In Google I/O 2013, Google revealed an IDE – Android Studio – especially designed for Android Application Development. That time, it was used by few developers for creating demo applications – nobody wants to share their application which was created using a beta version IDE, there was a possibility for getting stuck in mid of development because of problem(s) created by a beta release IDE.
Now, its been more than a year. And, Android Studio is still in beta phase, undergoing many updates and features are being added.
Things are changing, and developers are now migrating from Eclipse/ADT to Android Studio. Many projects, which were previously created in Eclipse are migrated to Android Studio. All new updated libraries, on GitHub, are now available for Android Studio.
If you search for a problem related to new Android APIs then StackOverflow and related Google Groups are now suggesting solutions based on Android Studio.

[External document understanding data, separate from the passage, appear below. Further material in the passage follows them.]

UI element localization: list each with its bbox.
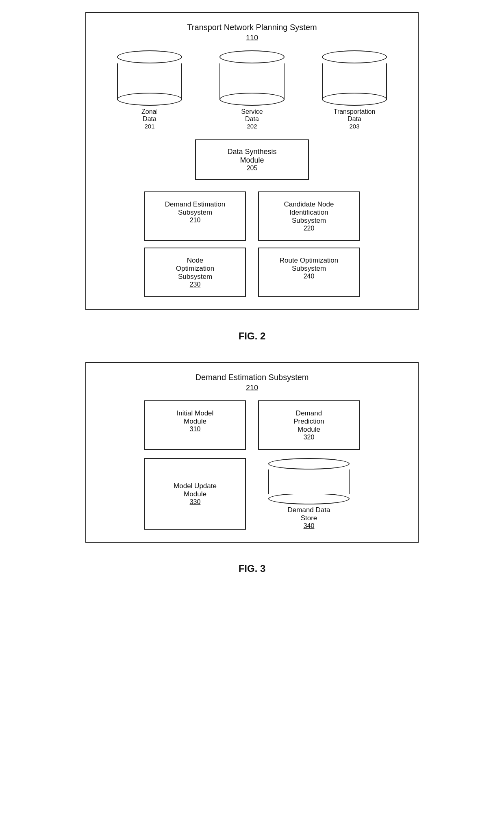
route-optimization-label: Route OptimizationSubsystem bbox=[265, 256, 352, 273]
cylinder-zonal-body bbox=[117, 63, 182, 100]
initial-model-ref: 310 bbox=[152, 426, 239, 433]
demand-data-store-label: Demand DataStore bbox=[288, 506, 330, 522]
data-synthesis-module: Data SynthesisModule 205 bbox=[195, 139, 309, 180]
cylinder-transportation-ref: 203 bbox=[349, 123, 359, 130]
cylinder-transportation: TransportationData 203 bbox=[322, 50, 387, 130]
candidate-node-ref: 220 bbox=[265, 225, 352, 232]
model-update-module: Model UpdateModule 330 bbox=[144, 458, 246, 530]
cylinder-zonal-bottom bbox=[117, 93, 182, 106]
demand-prediction-ref: 320 bbox=[265, 434, 352, 441]
cylinder-zonal-shape bbox=[117, 50, 182, 100]
drum-top bbox=[268, 458, 350, 469]
route-optimization-subsystem: Route OptimizationSubsystem 240 bbox=[258, 248, 360, 297]
cylinder-zonal-top bbox=[117, 50, 182, 63]
node-optimization-ref: 230 bbox=[152, 281, 239, 288]
cylinder-service-ref: 202 bbox=[247, 123, 257, 130]
initial-model-module: Initial ModelModule 310 bbox=[144, 400, 246, 450]
fig3-title: Demand Estimation Subsystem bbox=[98, 373, 406, 382]
demand-estimation-subsystem: Demand EstimationSubsystem 210 bbox=[144, 191, 246, 241]
cylinder-service-bottom bbox=[219, 93, 285, 106]
cylinder-service-top bbox=[219, 50, 285, 63]
cylinder-transportation-body bbox=[322, 63, 387, 100]
cylinder-service: ServiceData 202 bbox=[219, 50, 285, 130]
cylinder-transportation-label: TransportationData bbox=[334, 108, 376, 123]
fig2-row1: Demand EstimationSubsystem 210 Candidate… bbox=[98, 191, 406, 241]
diagram-container: Transport Network Planning System 110 Zo… bbox=[24, 12, 480, 578]
demand-prediction-label: DemandPredictionModule bbox=[265, 409, 352, 434]
node-optimization-subsystem: NodeOptimizationSubsystem 230 bbox=[144, 248, 246, 297]
fig2-label: FIG. 2 bbox=[239, 330, 266, 342]
demand-estimation-label: Demand EstimationSubsystem bbox=[152, 200, 239, 217]
candidate-node-subsystem: Candidate NodeIdentificationSubsystem 22… bbox=[258, 191, 360, 241]
drum-body bbox=[268, 469, 350, 494]
fig3-outer-box: Demand Estimation Subsystem 210 Initial … bbox=[85, 362, 419, 543]
fig3-row2: Model UpdateModule 330 Demand DataStore … bbox=[98, 458, 406, 530]
demand-prediction-module: DemandPredictionModule 320 bbox=[258, 400, 360, 450]
fig2-row2: NodeOptimizationSubsystem 230 Route Opti… bbox=[98, 248, 406, 297]
demand-data-store-ref: 340 bbox=[304, 522, 315, 530]
fig2-title: Transport Network Planning System bbox=[98, 23, 406, 32]
cylinder-service-body bbox=[219, 63, 285, 100]
cylinder-transportation-bottom bbox=[322, 93, 387, 106]
demand-data-store-container: Demand DataStore 340 bbox=[258, 458, 360, 530]
route-optimization-ref: 240 bbox=[265, 273, 352, 280]
cylinder-zonal: ZonalData 201 bbox=[117, 50, 182, 130]
fig3-row1: Initial ModelModule 310 DemandPrediction… bbox=[98, 400, 406, 450]
data-synthesis-ref: 205 bbox=[204, 165, 300, 172]
demand-estimation-ref: 210 bbox=[152, 217, 239, 224]
cylinder-service-label: ServiceData bbox=[241, 108, 263, 123]
model-update-label: Model UpdateModule bbox=[152, 482, 239, 498]
cylinder-zonal-ref: 201 bbox=[144, 123, 154, 130]
candidate-node-label: Candidate NodeIdentificationSubsystem bbox=[265, 200, 352, 225]
cylinder-transportation-shape bbox=[322, 50, 387, 100]
fig3-ref: 210 bbox=[98, 384, 406, 392]
drum-bottom bbox=[268, 493, 350, 504]
node-optimization-label: NodeOptimizationSubsystem bbox=[152, 256, 239, 281]
model-update-ref: 330 bbox=[152, 498, 239, 506]
initial-model-label: Initial ModelModule bbox=[152, 409, 239, 426]
data-synthesis-label: Data SynthesisModule bbox=[204, 148, 300, 165]
demand-data-store-drum bbox=[268, 458, 350, 504]
cylinder-transportation-top bbox=[322, 50, 387, 63]
cylinders-row: ZonalData 201 ServiceData 202 bbox=[98, 50, 406, 130]
fig2-ref: 110 bbox=[98, 34, 406, 42]
cylinder-zonal-label: ZonalData bbox=[141, 108, 158, 123]
fig3-label: FIG. 3 bbox=[239, 563, 266, 574]
cylinder-service-shape bbox=[219, 50, 285, 100]
fig2-outer-box: Transport Network Planning System 110 Zo… bbox=[85, 12, 419, 310]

From developers point of view, Android application development must be moved from Eclipse/ADT to Android Studio. It is high time to take initiative to adapt this technology rather than sticking to the previous one. One more clear reason is that with an update of ADT, Eclipse users feel some trouble and it takes huge time resolving that. Now, just think how much trouble have you undergone with this error?
Android ADT version required 20.0.0 and above
Right now, Android Studio is offering many features that Eclipse fails to provide. Some of them are
- Smart Resource Management: Creating layout, string, dimen and other resources are way much easier – done by Alt+<enter>
- Smart Resource Creation: Its easy to create Image Assets for each screen sizes (ldpi, mdpi, hdpi, xhdpi, xxhdpi and its -v variants)

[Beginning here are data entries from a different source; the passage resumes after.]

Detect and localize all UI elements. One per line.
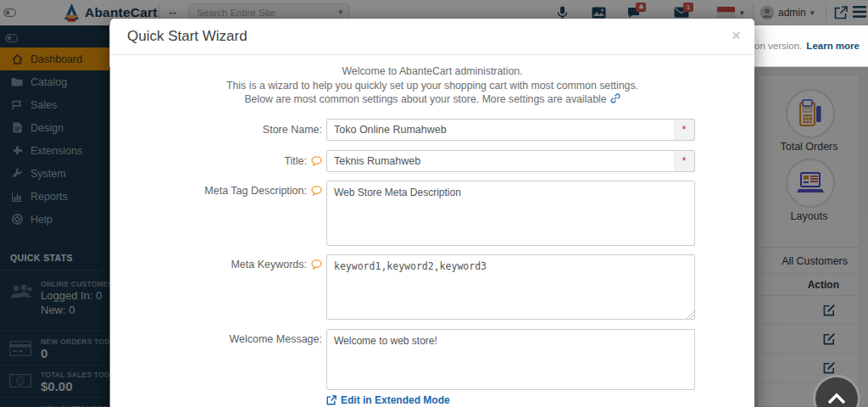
edit-extended-mode-link[interactable]: Edit in Extended Mode [326,394,450,406]
wizard-intro: Welcome to AbanteCart administration. Th… [110,64,754,107]
chevron-up-icon [827,393,846,404]
banner-text: on version. [754,41,802,51]
help-bubble-icon[interactable] [311,259,322,270]
meta-keywords-textarea[interactable]: keyword1,keyword2,keyword3 [326,254,695,320]
title-input[interactable] [326,150,675,172]
form-row-store-name: Store Name: * [110,119,754,141]
settings-link-icon[interactable] [610,93,620,103]
form-row-title: Title: * [110,150,754,172]
required-marker: * [674,150,695,172]
form-row-meta-keywords: Meta Keywords: keyword1,keyword2,keyword… [110,254,754,320]
learn-more-link[interactable]: Learn more [806,41,860,51]
modal-title: Quick Start Wizard [127,28,248,45]
intro-line: This is a wizard to help you quickly set… [110,79,754,93]
form-row-meta-description: Meta Tag Description: Web Store Meta Des… [110,181,754,246]
resize-handle[interactable] [687,311,694,319]
help-bubble-icon[interactable] [311,186,322,196]
store-name-input[interactable] [326,119,675,141]
close-icon[interactable]: × [732,26,741,45]
required-marker: * [674,119,695,141]
form-row-welcome-message: Welcome Message: Welcome to web store! [110,329,754,390]
help-bubble-icon[interactable] [311,156,322,166]
intro-line: Welcome to AbanteCart administration. [110,64,754,79]
meta-description-label: Meta Tag Description: [110,185,322,197]
store-name-label: Store Name: [110,119,322,141]
meta-description-textarea[interactable]: Web Store Meta Description [326,181,695,246]
modal-header: Quick Start Wizard × [110,19,754,55]
title-label: Title: [110,150,322,172]
welcome-message-label: Welcome Message: [110,333,322,345]
quick-start-wizard-modal: Quick Start Wizard × Welcome to AbanteCa… [110,19,754,407]
external-link-icon [326,395,337,405]
intro-line: Below are most common settings about you… [110,92,754,107]
welcome-message-textarea[interactable]: Welcome to web store! [326,329,695,390]
meta-keywords-label: Meta Keywords: [110,259,322,270]
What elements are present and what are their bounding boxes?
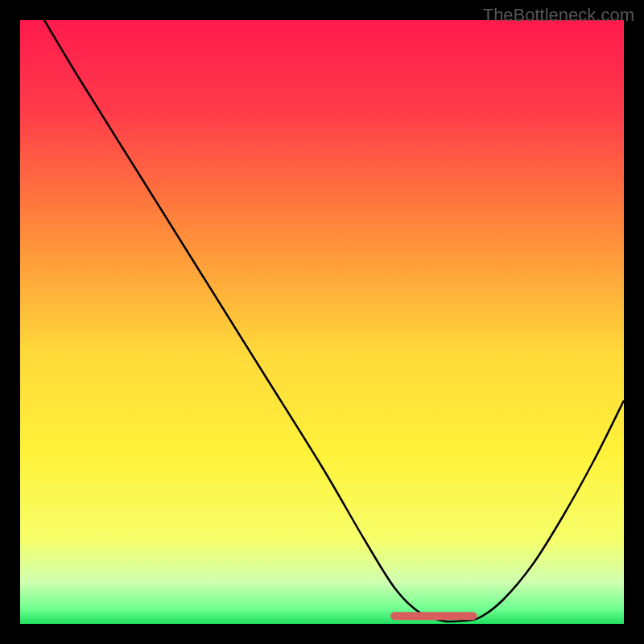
gradient-background — [20, 20, 624, 624]
chart-svg — [20, 20, 624, 624]
watermark-text: TheBottleneck.com — [483, 5, 634, 26]
chart-canvas — [20, 20, 624, 624]
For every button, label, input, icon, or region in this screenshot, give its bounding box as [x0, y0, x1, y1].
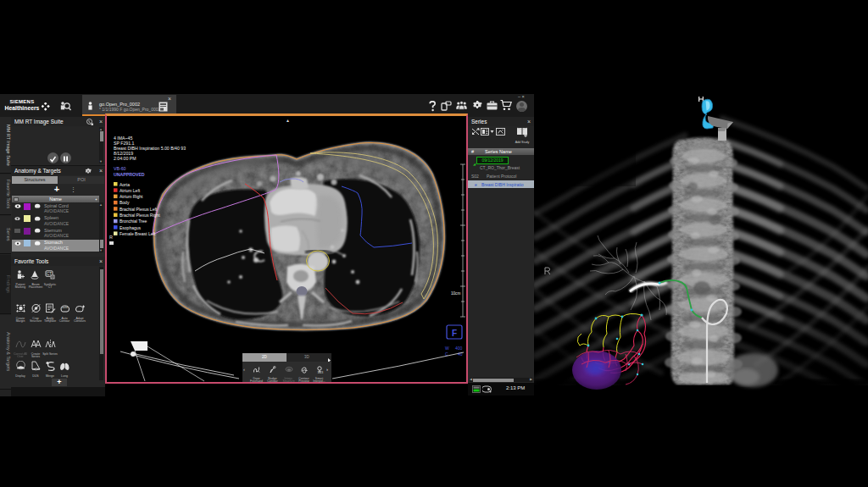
svg-text:Atrium Left: Atrium Left	[120, 188, 141, 193]
svg-text:10cm: 10cm	[451, 291, 460, 296]
svg-text:400: 400	[455, 346, 463, 351]
svg-text:Female Breast Left: Female Breast Left	[120, 231, 156, 236]
svg-text:Atrium Right: Atrium Right	[120, 194, 143, 199]
svg-text:R: R	[109, 235, 113, 240]
svg-text:1223: 1223	[317, 371, 323, 374]
svg-text:UNAPPROVED: UNAPPROVED	[114, 172, 145, 177]
svg-text:Aorta: Aorta	[120, 182, 130, 187]
svg-text:Brachial Plexus Left: Brachial Plexus Left	[120, 207, 158, 212]
svg-text:VB-60: VB-60	[114, 166, 126, 171]
svg-text:F: F	[452, 329, 457, 338]
svg-text:Brachial Plexus Right: Brachial Plexus Right	[120, 213, 160, 218]
svg-text:Body: Body	[120, 200, 130, 205]
svg-text:2:04:00 PM: 2:04:00 PM	[114, 156, 136, 161]
svg-text:40: 40	[458, 351, 463, 357]
svg-text:auto: auto	[62, 306, 68, 309]
svg-text:Esophagus: Esophagus	[120, 225, 142, 230]
svg-text:▲: ▲	[286, 118, 290, 123]
svg-text:W: W	[445, 346, 449, 351]
svg-text:Bronchial Tree: Bronchial Tree	[120, 219, 147, 224]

- Smart Coding: Android Studio is based on IntelliJ. And with this, it brings smartness in coding style. It suggests developers for better logic and provide a naming convention based variable names. Replaces resource values with unfriendly @string/some_value
- 9-patch Support: Android Studio is now providing support for 9-patch images inside it. Now, you don’t have to open 9-patch tool separately to create/modify any image
- Smart screen designing: Provides a view where developers can code in XML and see its effect on screen layout in side pane.
- Integrated VCS: Version Controlling System is integrated inside it and keyboard shortcuts are available. So, with few keys developers can sync projects on their respective Git or SVN repository.
- There are many other features which would come handy after using Android Studio.
However, Android Studio have nothing for NDK support. But, as per our research we think Google is waiting to integrate and test the NDK support before releasing the first version of Android Studio.
Android Studio now supports NDK. It can be installed from SDK Manager embedded with Android Studio.
Here is a quick comparison between Android Studio and Eclipse ADT also available at Android Developers official website
So, if you are not using NDK, then switch to Android Studio.